Transformation digitale : les TPE en retard

L'année 2020 a été marquée par la crise sanitaire et les entreprises ont fortement subi ses conséquences économiques. 47 % s'attendaient d'ailleurs à un retrait de leur chiffre d'affaires (CA) en septembre et plus de 50 % annoncent une perte de CA de plus de 10 %. Par rapport à l'an dernier, sept fois plus d'entreprises de 20 salariés et plus ont un CA en retrait et seuls 12 % s'attendent à une croissance. Conséquence de la crise, les projets de développement digital ont été freinés pour 43 %, particulièrement pour les TPE qui sont les plus en retard et pour 53 % de celles en décroissance en 2020. Les entreprises ont été obligés de franchir le pas de la digitalisation mais ont été prises de court. Si 48 % perçoivent cette étape comme une opportunité, 39 % y voient un passage obligé.

Effet de bouclier

Pour autant, les entreprises ont fait preuve d'une certaine résilience les poussant à agir : 53 % ont démontré une agilité numérique et 26 % ont eu recours à des outils digitaux. Le digital s'est ainsi révélé comme un bouclier contre la crise pour les entreprises prises de court pour l'affronter. Grâce à leur digitalisation, 48 % des sondés ont noté une amélioration de la relation client et 38 % y ont vu un moyen de garantir ou de sauvegarder leur activité, des taux qui atteignent respectivement 52 et 41 % dans les entreprises de plus de 20 salariés. Les entreprises se sont équipées de pages vitrines pour rester visibles durant la crise : 68 % des sondés ont un site internet et 64 % une page professionnelle sur les réseaux sociaux. Par ailleurs, les professionnels se sont davantage intéressés à leur client : 30 % utilisent des outils d'analyse pour mieux les connaitre.

Freins persistants

Le Baromètre a permis de soulever la persistance de besoins, exacerbés par la crise, en premier lieu desquels le manque de temps, pour 57 % des entreprises et 62 % de celles en décroissance en 2020. Viennent ensuite le coût et la complexité de mise en œuvre, pour respectivement 46 et 36 % des entreprises. En quatrième position, le manque de compétences en interne concerne 50 % des entreprises et les touche de manière hétérogène selon leur implantation régionale, les régions du Sud souffrant davantage d'un manque de compétence. Les entreprises ont également besoin de plus de formation et d'accompagnement dans ce domaine et plébiscitent un meilleur accès aux formations sur le digital et une simplification des outils digitaux.

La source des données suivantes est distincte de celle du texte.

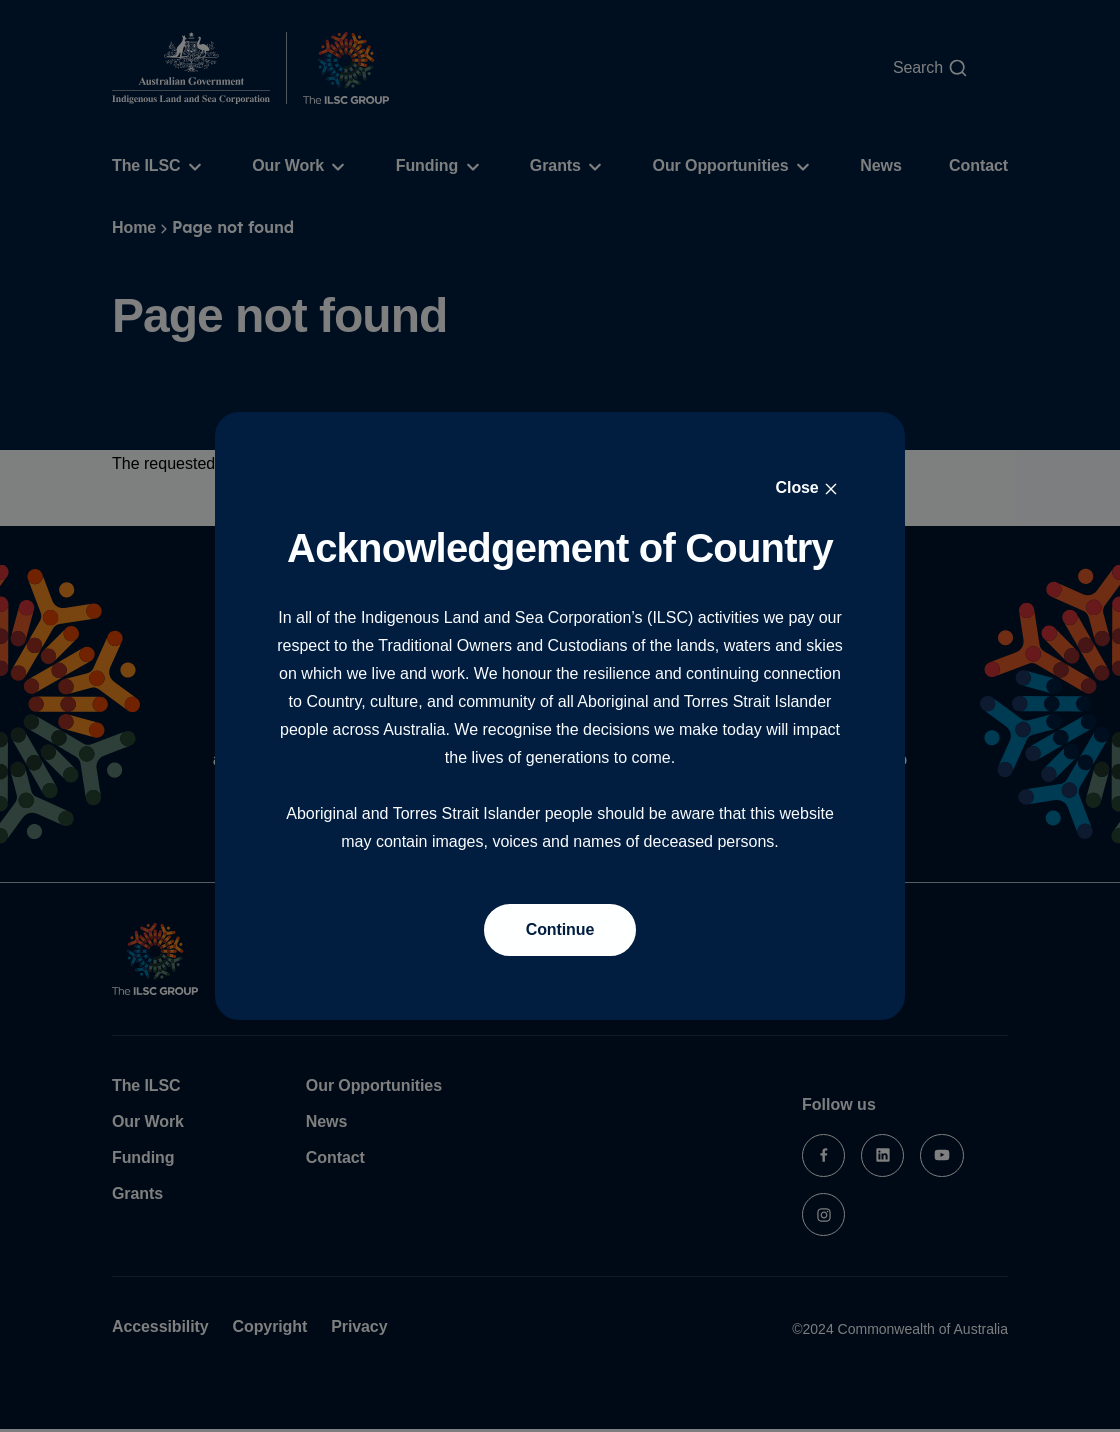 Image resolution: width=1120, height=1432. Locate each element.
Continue (560, 929) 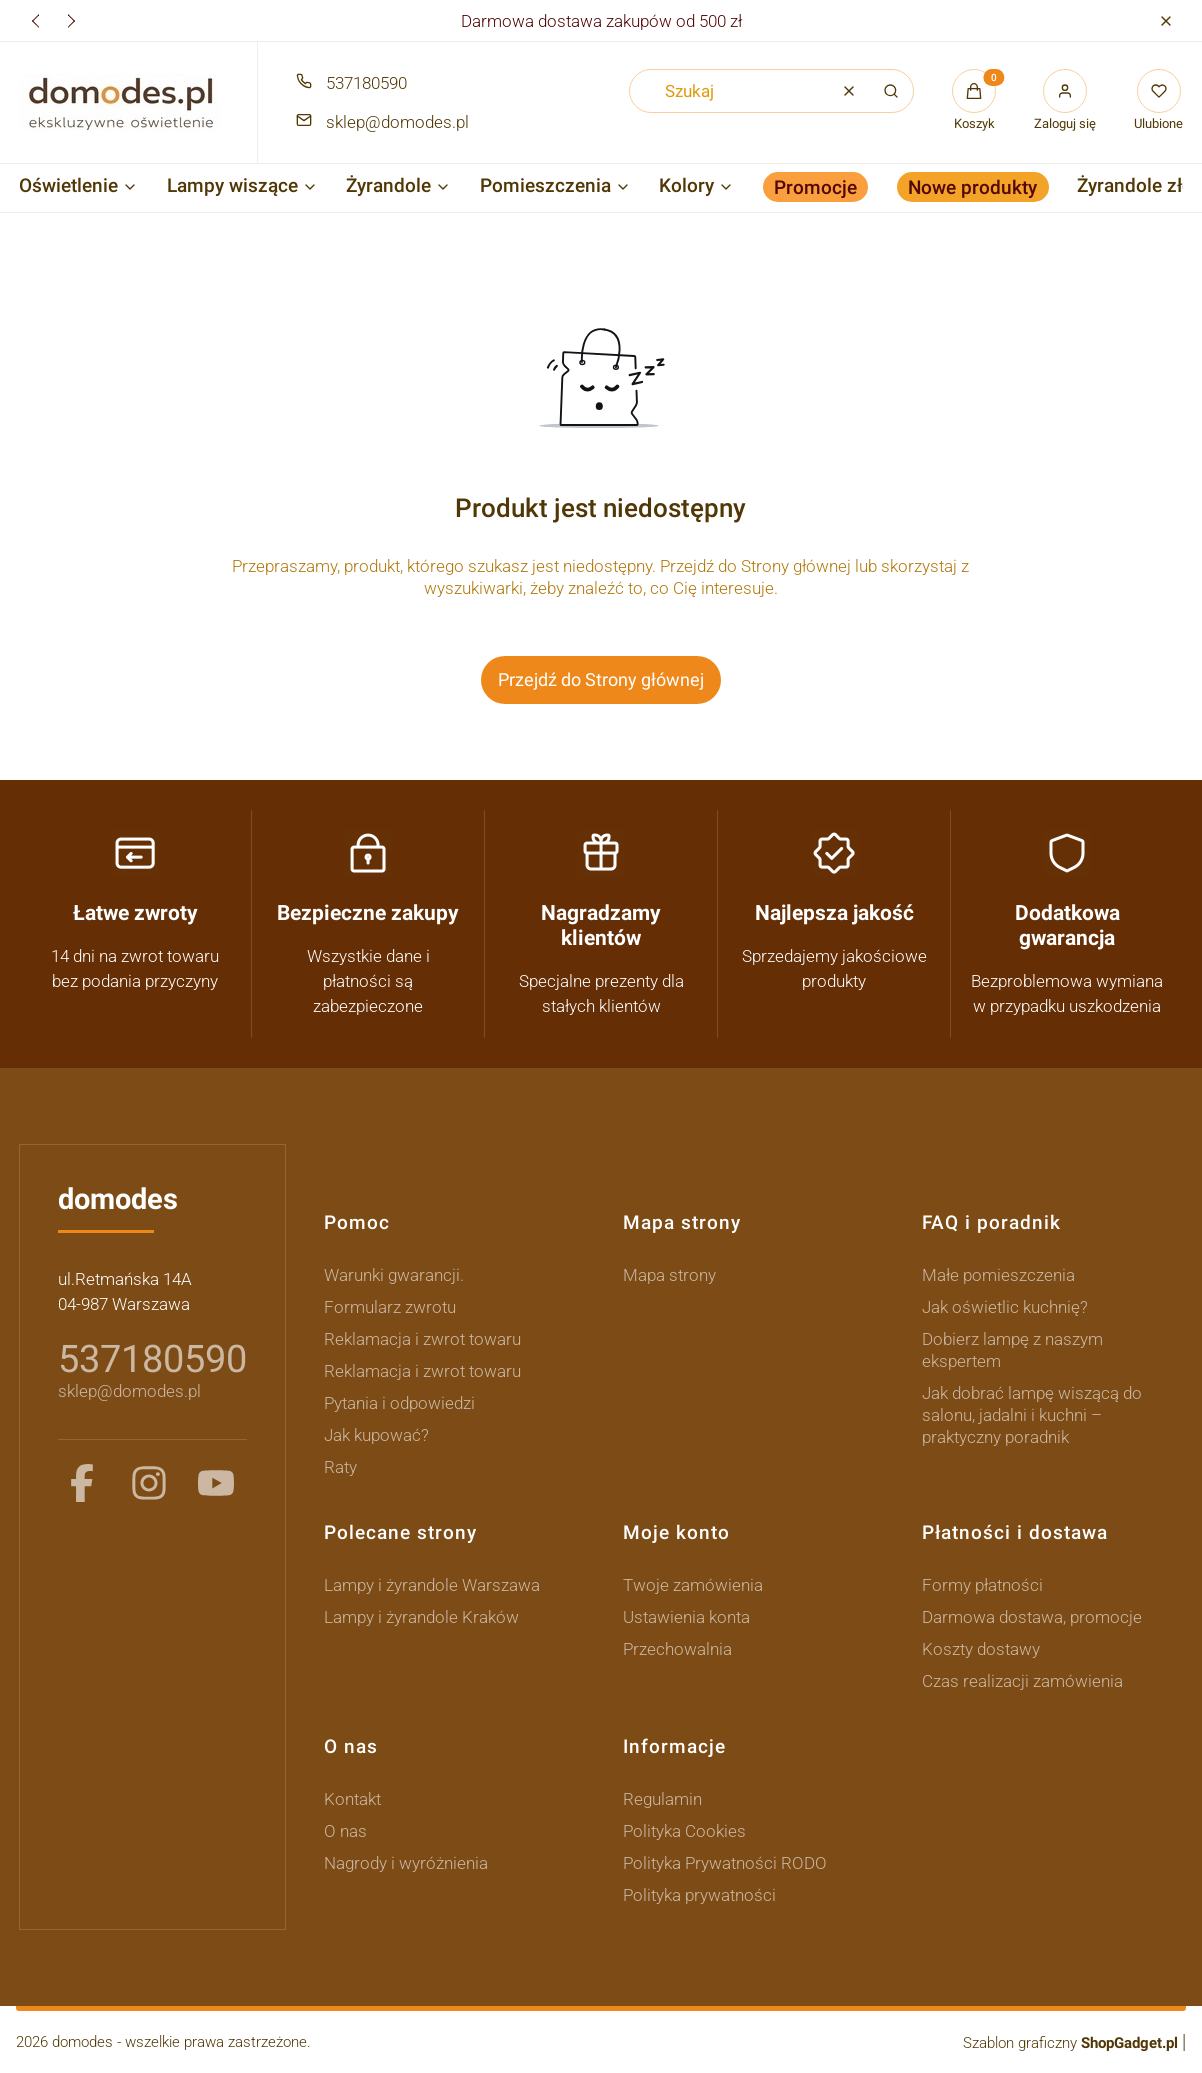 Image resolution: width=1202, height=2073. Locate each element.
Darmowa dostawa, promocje (1032, 1617)
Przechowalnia (677, 1649)
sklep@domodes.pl (129, 1391)
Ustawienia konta (686, 1617)
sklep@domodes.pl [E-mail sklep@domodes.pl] (397, 122)
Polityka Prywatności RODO (725, 1863)
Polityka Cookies (684, 1831)
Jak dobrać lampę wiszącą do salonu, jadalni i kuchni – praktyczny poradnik (1032, 1415)
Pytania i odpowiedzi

La crise, accélérateur de la digitalisation en entreprise

Suite à la présentation du Baromètre, Didier Kling a été invité à en présenter son analyse. Le président de la CCI Paris Ile-de-France, qui a rappelé le rôle d'accompagnement et de formation des entreprises de la CCI, a constaté que la crise, qui a mis en évidence le retard de la France dans le domaine du digital en comparaison avec ses homologues, a également accéléré la digitalisation des entreprises et leur prise de conscience de l'atout majeur qu'elle représentait pour surmonter la crise. Dans ce contexte, la CCI accompagne les entreprises, les petits commerçants qui veulent bénéficier d'une plateforme en ligne pour développer des ventes autres que physiques, davantage délaissées par les consommateurs en cette période de crise sanitaire. Didier Kling, soulignant que le Gouvernement participe à cette aide via le plan de relance qui consacre 400 millions d'euros à la digitalisation des entreprises, a également rappelé que la CCI a été missionnée pour effectuer environ 10 000 diagnostics auprès d'entreprises éligibles aux aides de l'Etat. S'agissant de la formation, toutes les écoles de la CCI Paris IDF insistent sur la digitalisation.

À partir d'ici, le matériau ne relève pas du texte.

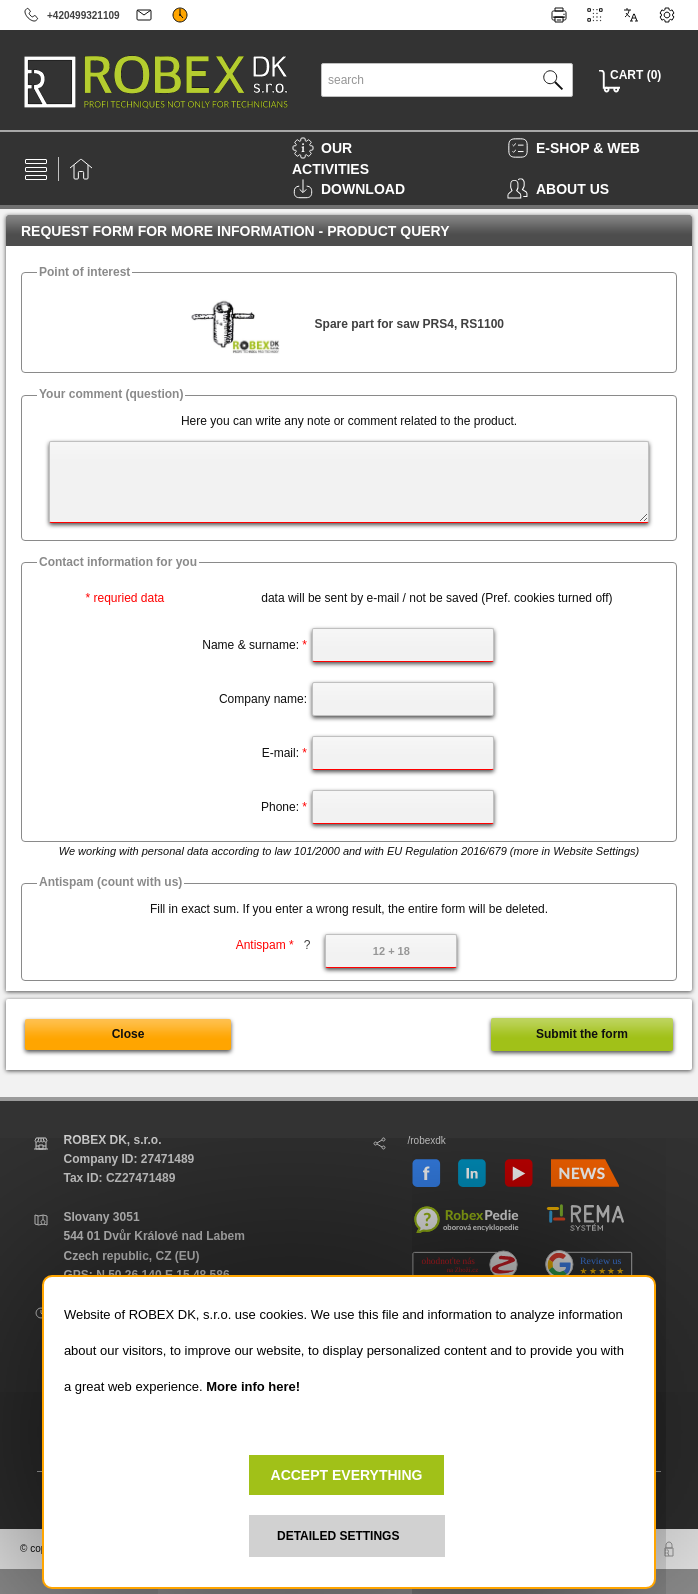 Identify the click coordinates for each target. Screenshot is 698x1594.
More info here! (253, 1386)
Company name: (263, 699)
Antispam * (273, 945)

La digitalisation s'adaptant à l'actualité, un nouvel outil digital a vu le jour en cette période de fêtes, « Ma place de Noël », en partenariat avec La Poste, mis en place dans les communes et d'accès gratuit pour les commerces. Didier Kling a conclu cette présentation sur un ton positif, rappelant que la France est forte de startups spécialisées dans la conception d'outils digitaux, brillantes dans ce domaine et qui collectent un nombre important de fonds puisque les collectes prévues pour cette année, qui atteignent sans mal le milliard d'euros, vont permettre à la France de dépasser à la fois l'Allemagne et le Royaume-Uni.